Tout commence en 1983, lorsque Daniel rentre à Paris après un séjour aux États-Unis où il a découvert le hip-hop, un mouvement culturel associant graphisme, musique et danse qui, à ses yeux, représente l’avenir. S’initiant au scratch, au sample, aux mix et au rap, le jeune homme tente d’imposer ce nouveau genre en France, entre émissions de radio pirates et sets dans des boîtes. Rares sont ceux qui croient en lui, mais il peut compter sur le soutien de sa nouvelle petite amie Béatrice, une femme libre, visionnaire et qui n’a pas froid aux yeux. Alors que le mouvement prend son essor, deux potes d’une cité de Saint-Denis se lancent dans la breakdance : Bruno renonce à une éventuelle carrière de footballeur professionnel au grand dam de ses parents, tandis que Didier tente d’éviter son père violent. Ailleurs, dans la cité des Olympiades à Paris, Vivi se passionne pour la danse et le graff et laisse son empreinte sur les murs de la ville, sous le nom de Lady V…

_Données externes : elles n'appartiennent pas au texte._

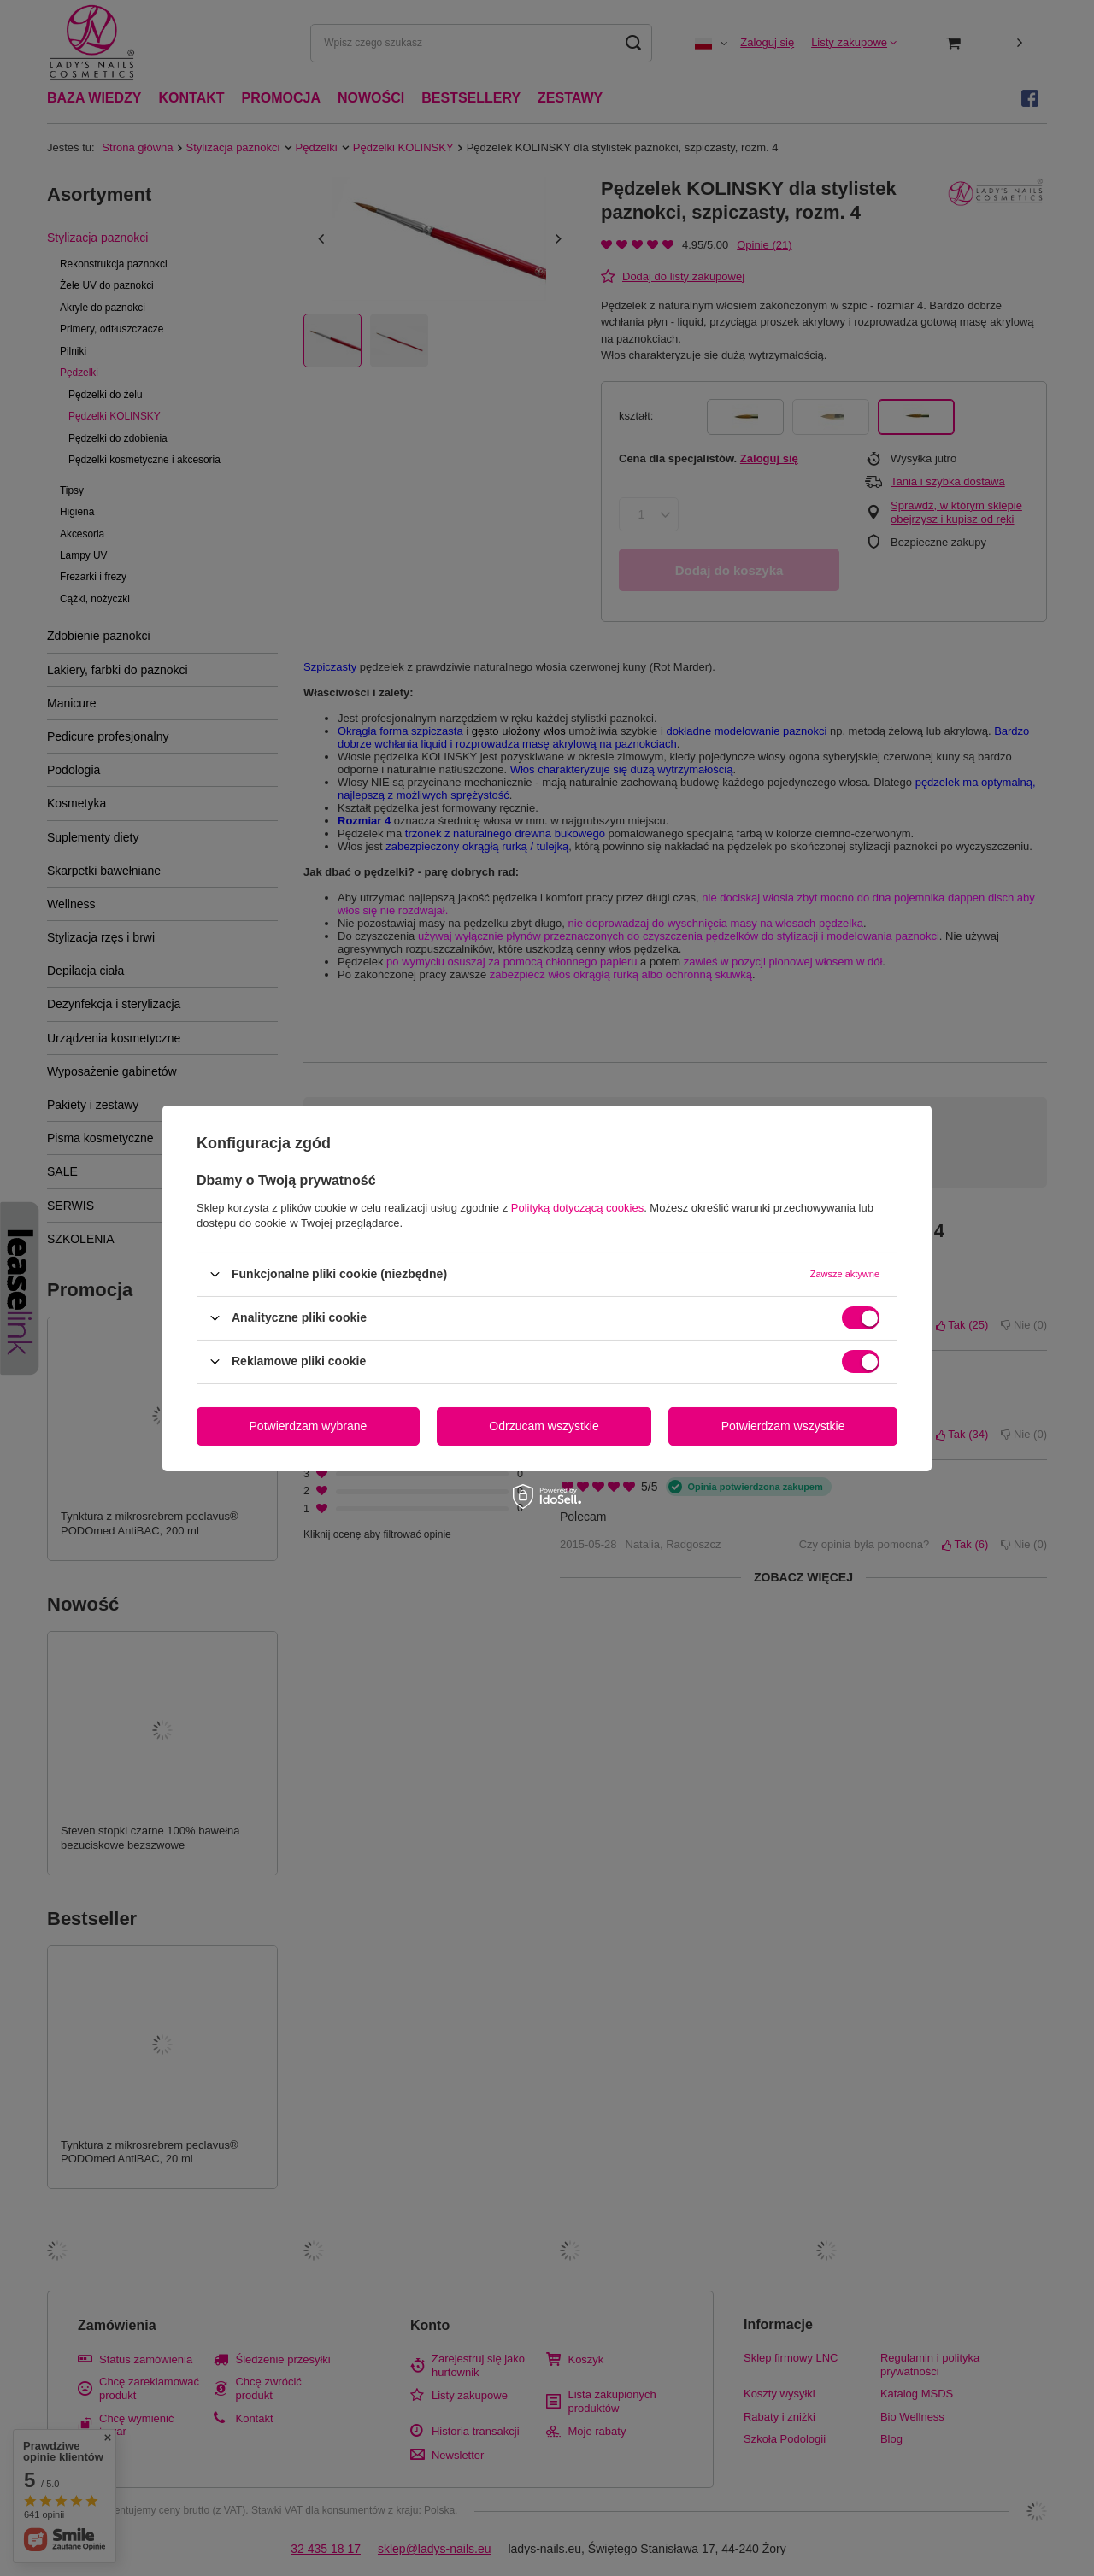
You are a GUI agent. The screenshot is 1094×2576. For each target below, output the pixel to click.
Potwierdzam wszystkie (783, 1426)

Pour aller vite, on peut certes présenter Le monde de demain comme le récit de la gestation, la formation et le début de l’ascension de NTM. Après tout, le récit emprunte son titre à un album du groupe et Bruno Lopes (alias Kool Shen) et Didier Morville (JoeyStarr) font partie des personnages principaux autour duquel s’articule le récit. Un duo de potes que l’on suit depuis les dalles de la cité Salvador Allende au début des années 1980 jusqu’à leur premier grand concert à Mantes-la-Jolie en 1991, avec dans l’intervalle la naissance de leur amitié, leur découverte du rap et du hip-hop, la manière dont ils ont fondé NTM et choisi le nom du groupe.

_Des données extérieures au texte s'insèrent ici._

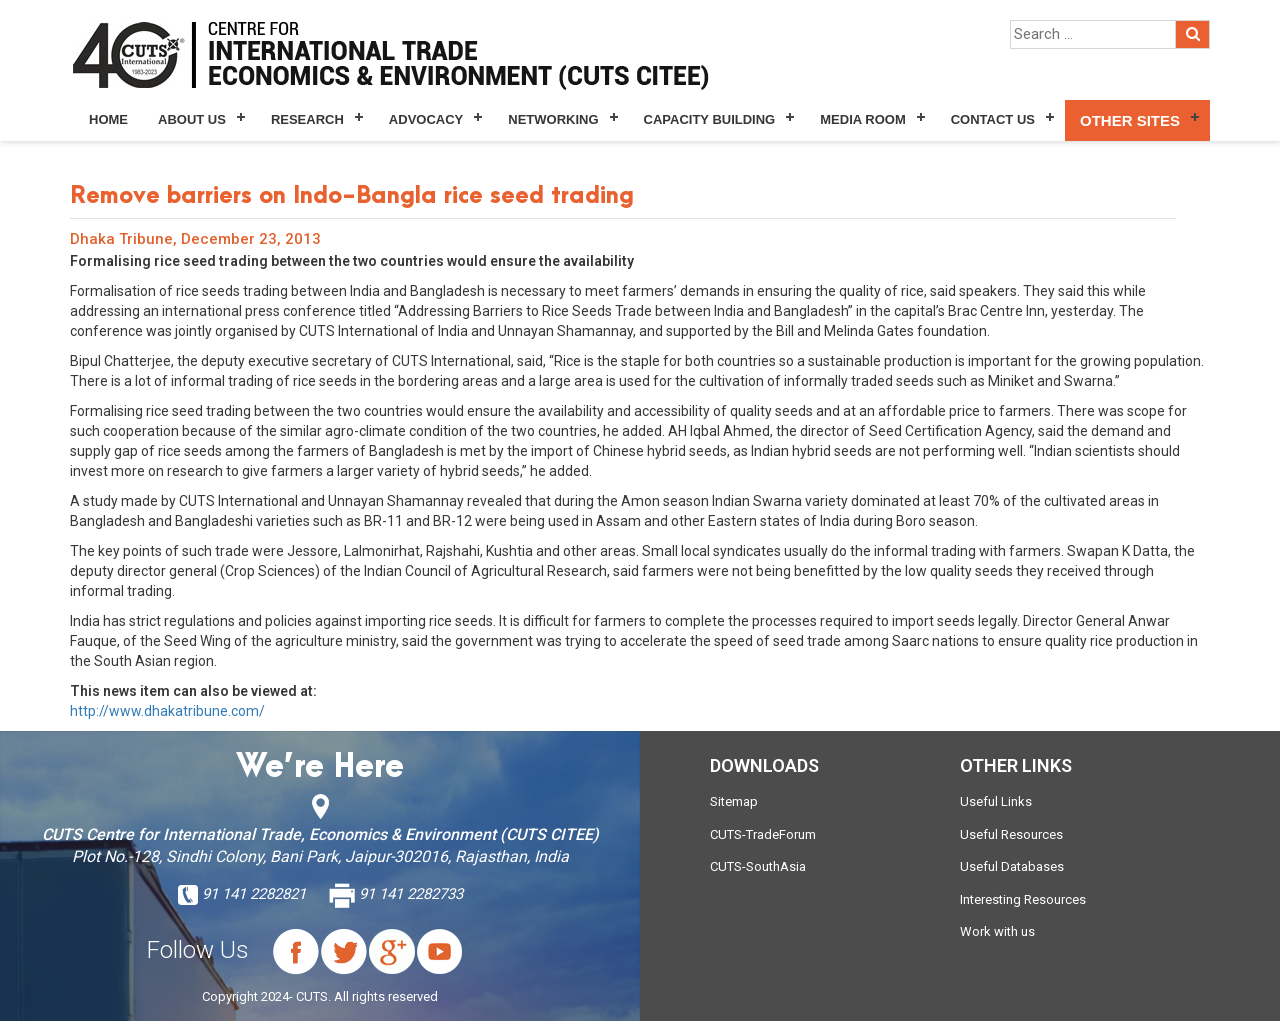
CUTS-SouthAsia (758, 866)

C’est un aspect essentiel de la série, ne serait-ce que parce que ces deux-là sont sans contexte les personnages les plus connus du grand public. Mais Bruno et Didier s’insèrent dans une galerie de personnalités hautes en couleur et charismatiques évoluant en suivant leur propre voie – jusqu’au moment où elles convergent. A ce duo emblématique viennent ainsi s’ajouter Daniel Bigeault (le DJ Dee Nasty), sa petite amie la flamboyante Béatrice, ou encore la danseuse et graffeuse Lady V. C’est un récit choral qui accorde non seulement une place à chacun mais qui parvient aussi à donner très vite une épaisseur à tous ses personnages, sans rien perdre en rythme et en dynamisme. On s’attache rapidement à eux, à leur parcours, leurs difficultés, leurs réussites et leurs joies. A fortiori parce que l’ensemble des acteurs est absolument formidable – notamment Anthony Bajon et Melvin Boomer qui crèvent l’écran , avec autant de conviction que de subtilité.

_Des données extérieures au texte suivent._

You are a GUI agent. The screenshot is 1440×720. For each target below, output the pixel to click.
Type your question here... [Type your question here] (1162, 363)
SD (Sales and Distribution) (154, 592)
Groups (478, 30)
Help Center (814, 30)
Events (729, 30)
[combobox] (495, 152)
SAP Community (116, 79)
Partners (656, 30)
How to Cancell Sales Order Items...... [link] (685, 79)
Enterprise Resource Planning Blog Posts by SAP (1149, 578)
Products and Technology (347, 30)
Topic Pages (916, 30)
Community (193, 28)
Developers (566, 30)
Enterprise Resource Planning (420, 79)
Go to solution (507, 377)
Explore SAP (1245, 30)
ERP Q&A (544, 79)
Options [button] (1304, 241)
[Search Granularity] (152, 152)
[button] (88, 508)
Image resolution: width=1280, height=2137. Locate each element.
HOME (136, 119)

La réalisation nous place au plus proche des personnages et des événements. On est immergé dans la vie quotidienne de nos protagonistes et dans ce monde du hip-hop en gestation. La bande-son est évidemment fantastique avec ses samples, titres et mix devenus des classiques : la série explore l’underground artistique parisien ; les scènes ont réellement été tournée notamment dans la cité où ont grandi Kool Shen et JoeyStarr… Autant d’éléments qui imprègnent l’écran d’une ambiance eighties aux accents d’authenticité, d’une atmosphère pleine d’énergie positive et créative malgré les difficultés.
Et finalement, peu importe qu’on aime NTM ou même le rap. Si c’est le cas, la série est un vrai kif, mais au-delà de la fresque musicale déjà extrêmement réussie, Le monde de demain dessine aussi en filigrane une image de la France de ces années-là. A travers ces jeunes héros issus des quartiers, en quête de sens, d’identité ou simplement d’un moyen de rendre plus supportable le quotidien, on est confronté aux difficultés sociales et économiques, au racisme, à la montée de l’extrême-droite, à l’inadaptation du système éducatif, aux violences familiales qu’ils ne cessent de rencontrer, alors qu’ils sont ignorés ou méprisés par les politiques et les institutions. Et c’est en s’emparant du hip-hop, du rap, du graff que toute une génération parvient à s’exprimer, à se construire et se réinventer. A inventer son monde : le monde de demain.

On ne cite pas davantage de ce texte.